# 1stTime ever to the Range - 56k Warning



## GreySmoke (Sep 29, 2009)

OK be gentle guys but the attached is the evidence of my first range visit ever. Purchased the XD45 Service about a week ago and attached are my paper punches...

The silhouette on the right was the backstop for all the smaller targets except for the head shots they were direct....The small targets were all taped to the same place on the silhouette. You can see where the majority went by the big gaping hole... The one on the left is from about 30ft....
The small targets were mostly from 15ft with various different brands of ammo. Interestingly enough the brand I shot best was Collins Cartridge (new loads, I haven't shot the reloads yet) I ran through about 170 rds and had a BLAST (pardon the pun)...
Also attached is my baby and my Fobus Mag Holder


----------



## Bisley (Aug 24, 2008)

Well, you have a long way to go, but the journey will be fun. I'm mainly impressed that you chose an XD45 for your first gun. It was a great choice.

Now...slow down. Load 5 in a magazine and keep that front sight on the bulls eye through that long trigger pull.
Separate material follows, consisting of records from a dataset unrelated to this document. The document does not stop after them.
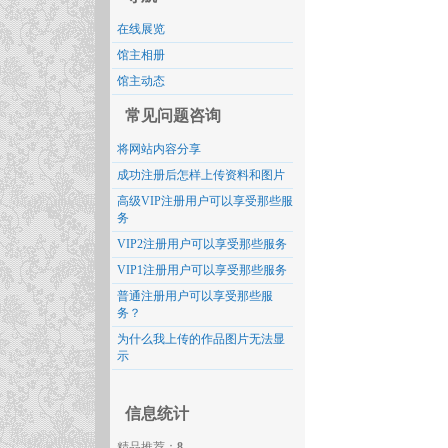
在线展览
馆主相册
馆主动态
常见问题咨询
将网站内容分享
成功注册后怎样上传资料和图片
高级VIP注册用户可以享受那些服
务
VIP2注册用户可以享受那些服务
VIP1注册用户可以享受那些服务
普通注册用户可以享受那些服
务？
为什么我上传的作品图片无法显
示
信息统计
精品推荐：
8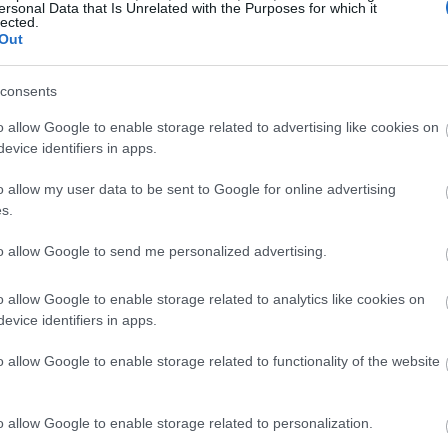
ersonal Data that Is Unrelated with the Purposes for which it
lected.
21:46
Out
consents
21:39
o allow Google to enable storage related to advertising like cookies on
evice identifiers in apps.
21:27
o allow my user data to be sent to Google for online advertising
και την
Tesla
του Μασκ, που μαζί με τις
s.
ς λεγόμενες μετοχές Magnificent 7.
21:11
to allow Google to send me personalized advertising.
ceX θα μπορούσε να
αντλήσει έως και 75
o allow Google to enable storage related to analytics like cookies on
21:01
ς στη Wall Street, επισκιζάοντας τη
evice identifiers in apps.
υ έγινε ποτέ, το ντεμπούτο της
Saudi
o allow Google to enable storage related to functionality of the website
 2019.
20:42
o allow Google to enable storage related to personalization.
News
και μάθετε πρώτοι όλες τις
ειδήσεις
από την
20:32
Smoothness is your goal, and the smoother you are the faster and more accurate you will be. By the time you get a thousand rounds through it, the trigger will be getting pretty sweet, and you will be shooting better than that at 15 *yards*. :smt023


----------



## The Reaper (Sep 21, 2009)

Not bad imo..... Did better than I did at the same distance my first time out.....


----------



## zhurdan (Mar 21, 2008)

Sounds fun.

My first piece of advice would also be... s l o w d o w n.

If this is your first gun, everything you learn now will be hard to get rid of, including bad habits, so shoot slow and steady. Go for one ragged hole. Once you get good trigger control, recoil management and good shooting stance down, you'll have a good base to build on.

Shoot Safe


----------